Permanent Establishment PE

Stands for: Permanent Establishment

A taxable presence in another country that gives the source state the right to tax part of a foreign enterprise's business profits.

Definition

What it is

A Permanent Establishment (PE) is the threshold concept that decides whether a foreign enterprise has enough presence in a country for that country to tax its business profits. Article 5 of the OECD Model defines PE as a fixed place of business through which the business of an enterprise is wholly or partly carried on. Common forms are a branch, office, factory, workshop, mine, or project site.

Types of PE

- **Fixed-place PE**: an office, shop, or other physical location used for business
- **Construction PE**: a building site or installation project lasting more than the treaty threshold (often 6 or 12 months)
- **Agency PE**: a dependent agent who habitually concludes contracts in the name of the foreign enterprise
- **Service PE**: in some treaties, services rendered for more than a defined period
- **Digital / virtual PE**: emerging concept, partly addressed by Pillar One

Profit attribution

Once a PE exists, the host country can tax the profits attributable to it under the Authorised OECD Approach (AOA), which treats the PE as a hypothetical separate enterprise. Compliance involves PE-specific bookkeeping, transfer-pricing analysis, and corporate tax filings in the host country.

When you'll encounter it

You will face PE risk when sales staff travel and close deals abroad, when remote employees work permanently from another country, when a project crosses construction or installation thresholds, when warehouses or fulfilment centres are used, and during M&A diligence where unidentified PEs surface as historic tax liabilities.

FAQ

Does a remote employee abroad create a PE?

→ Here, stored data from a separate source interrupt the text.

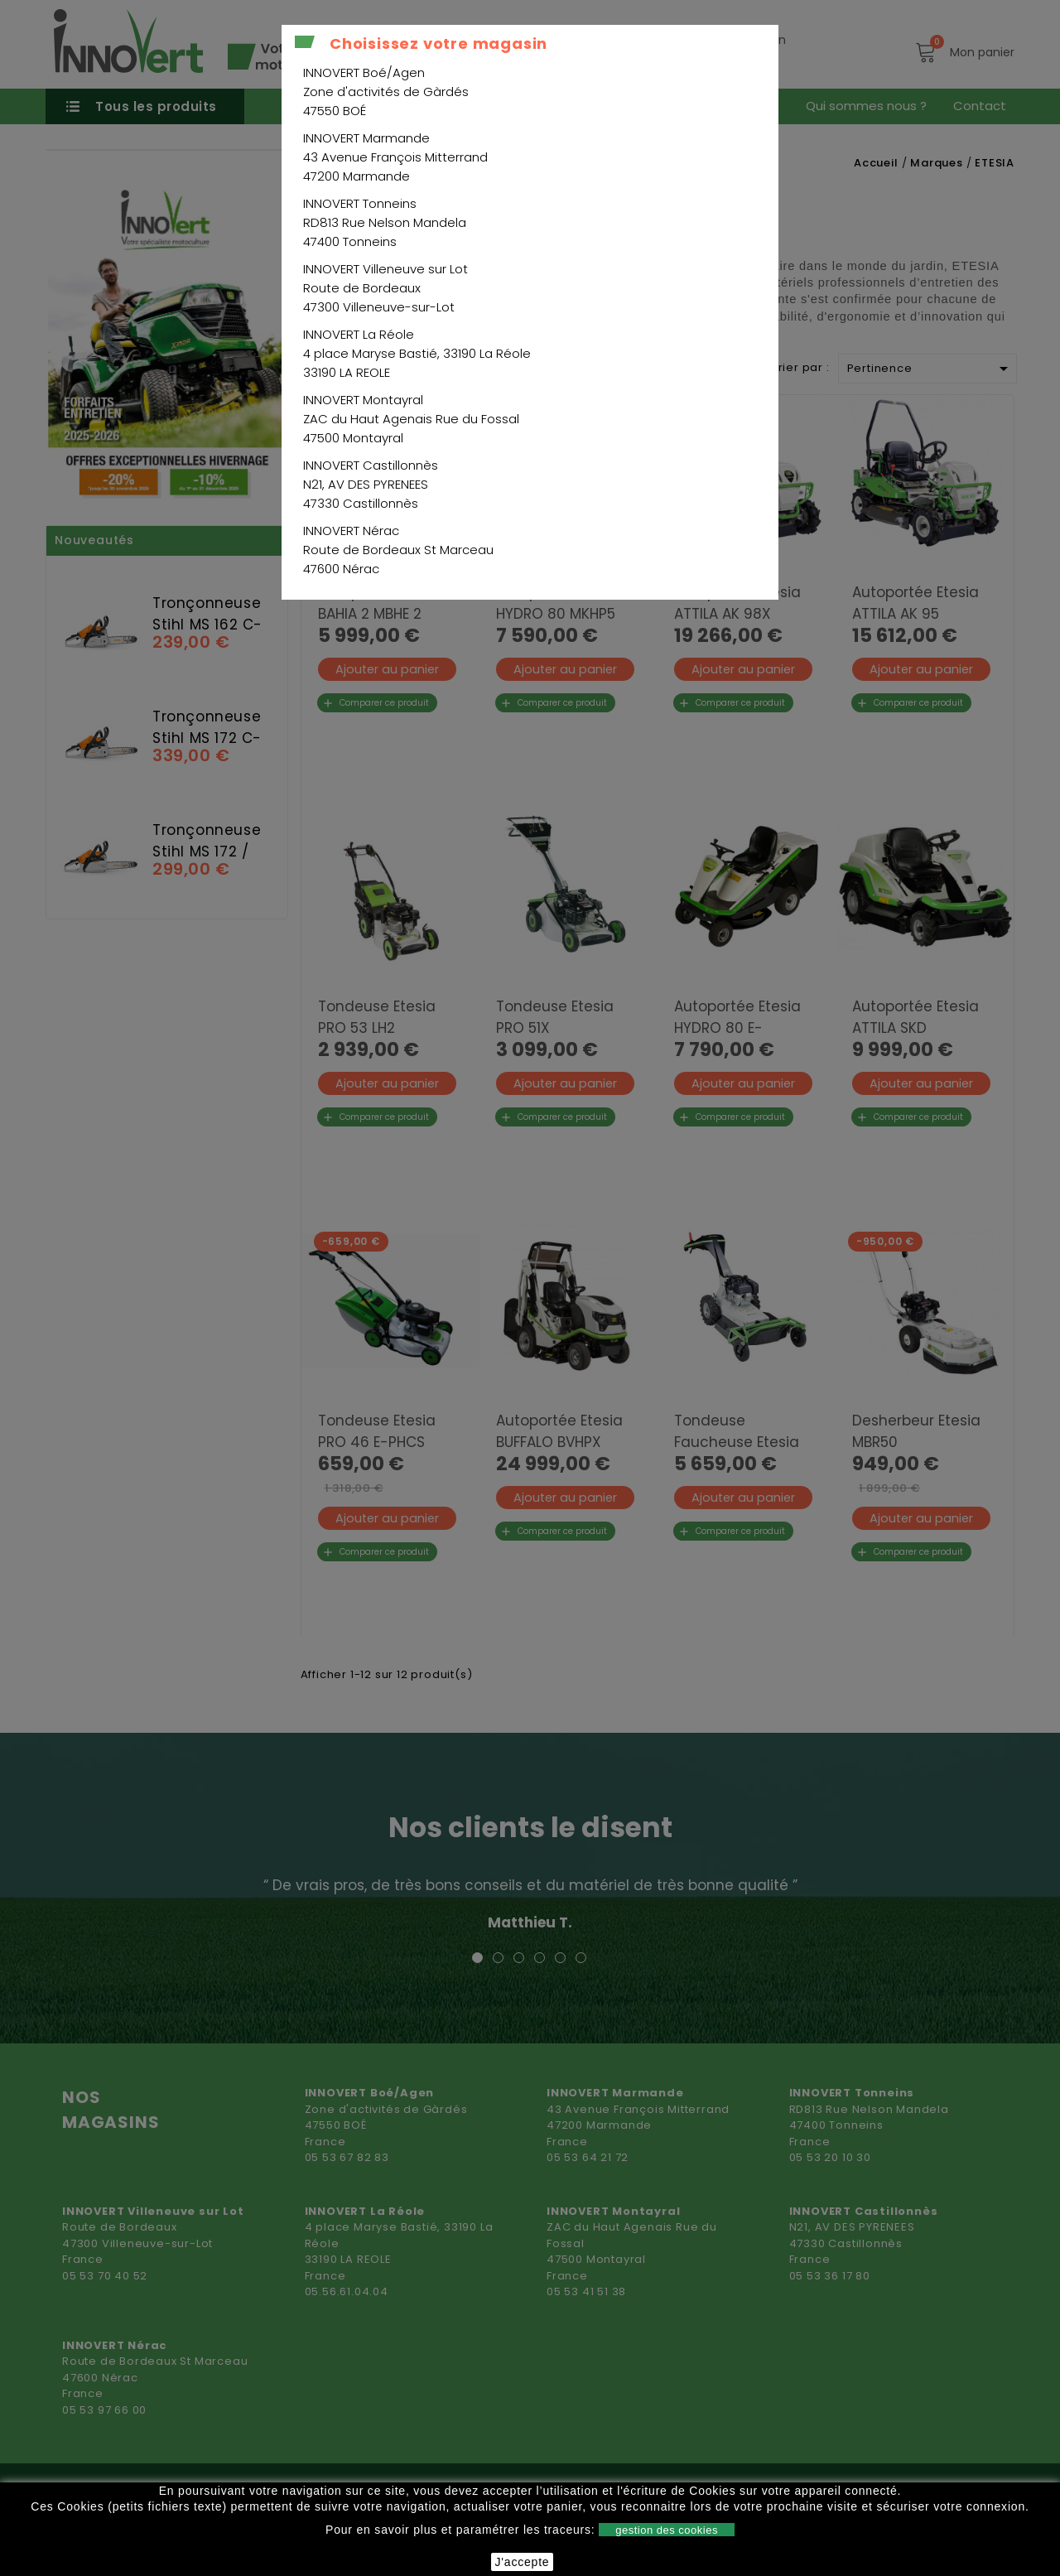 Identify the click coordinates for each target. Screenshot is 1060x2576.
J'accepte (522, 2562) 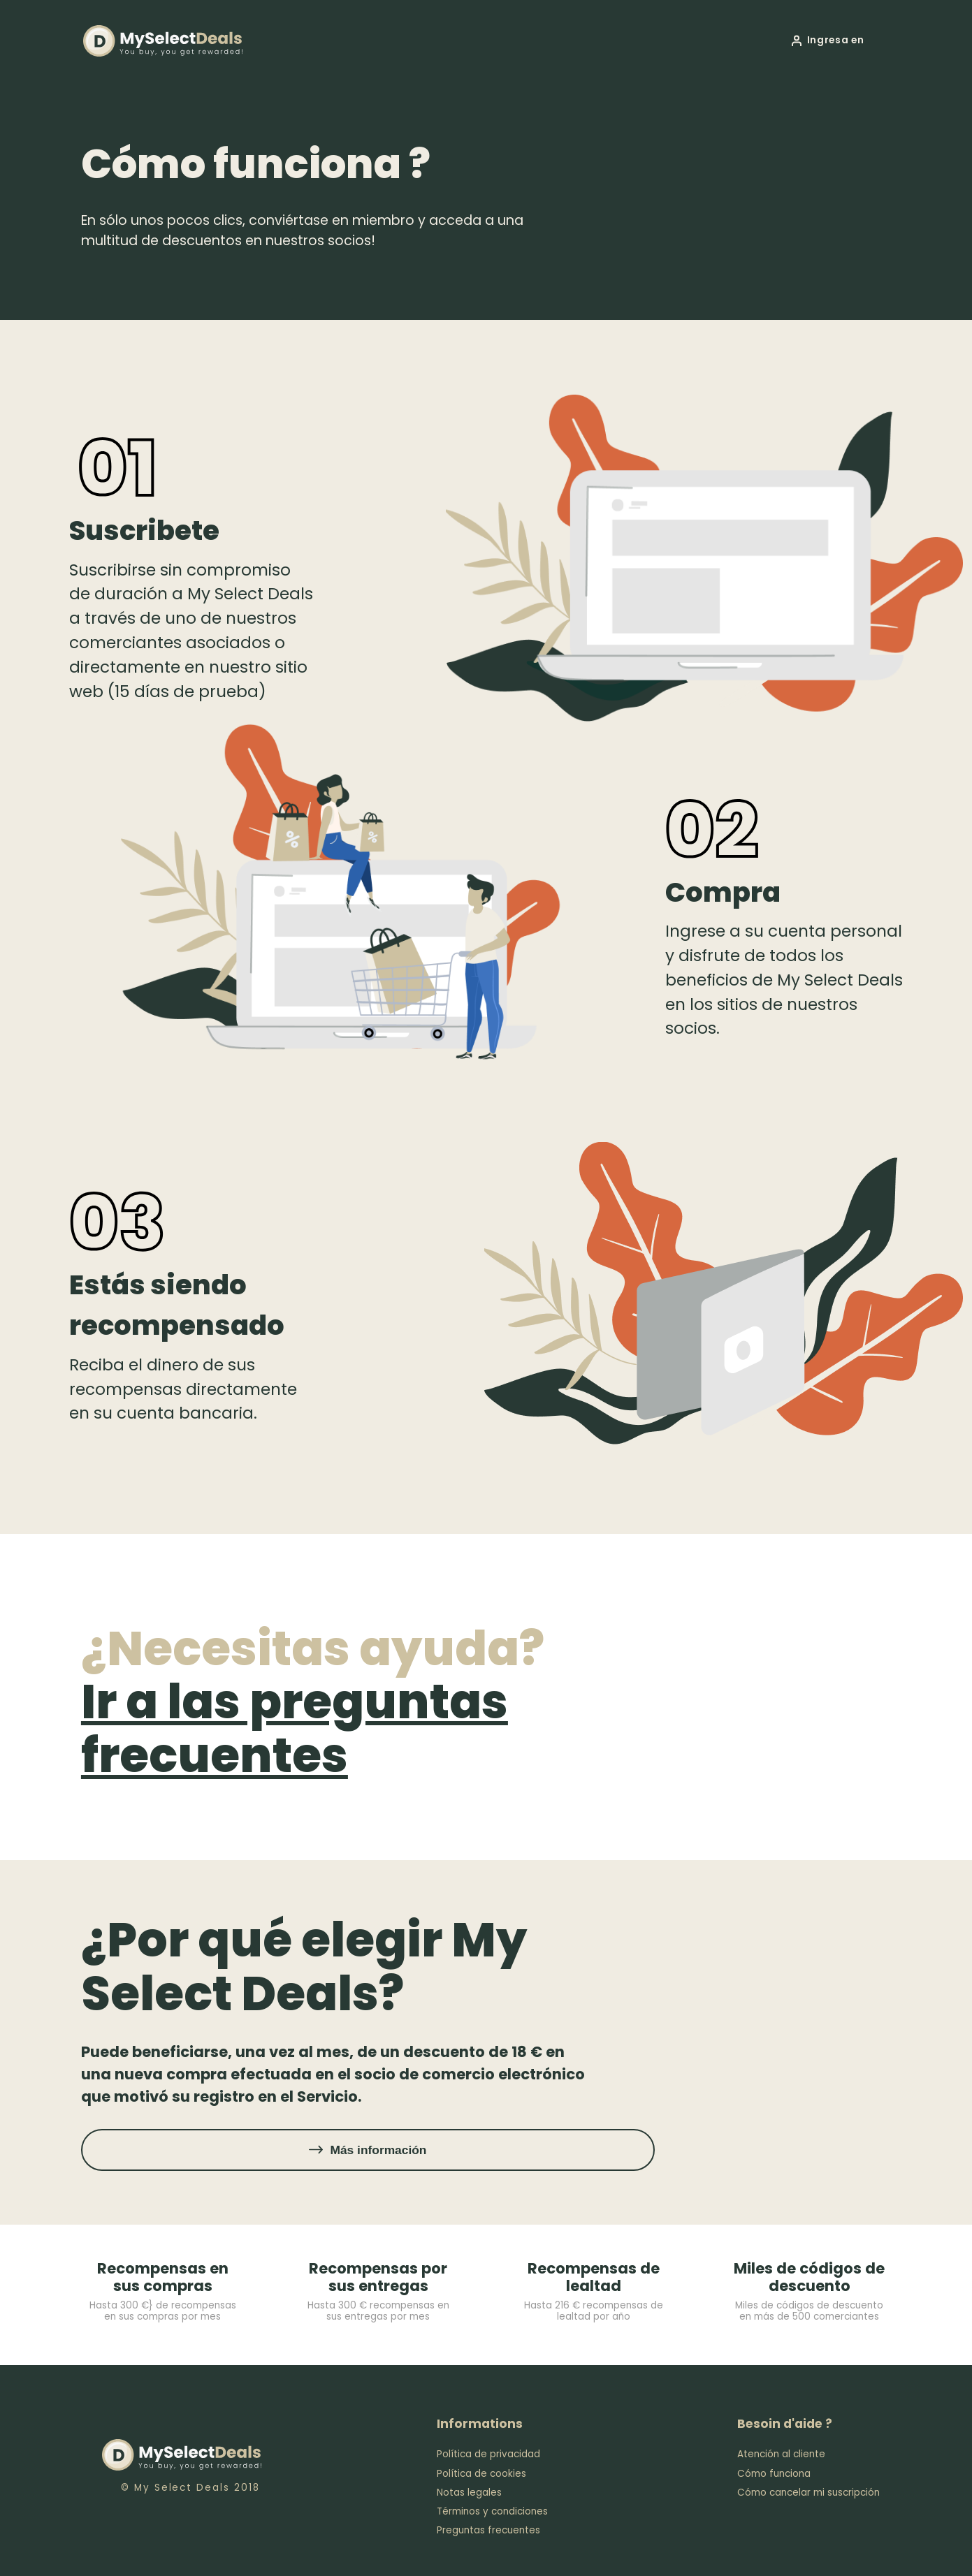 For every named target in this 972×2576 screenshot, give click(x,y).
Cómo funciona (774, 2473)
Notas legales (469, 2492)
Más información (378, 2150)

Often yes, depending on duration, role, and authority. A senior employee with contract-signing authority working from another country is a classic agency-PE risk.

Is a server a PE?

It can be. The OECD has historically accepted that a server at the disposal of an enterprise can constitute a PE, though human presence is normally also required.

How is profit allocated to a PE?

Under the Authorised OECD Approach, by treating the PE as a separate enterprise dealing at arm's length with the rest of the company.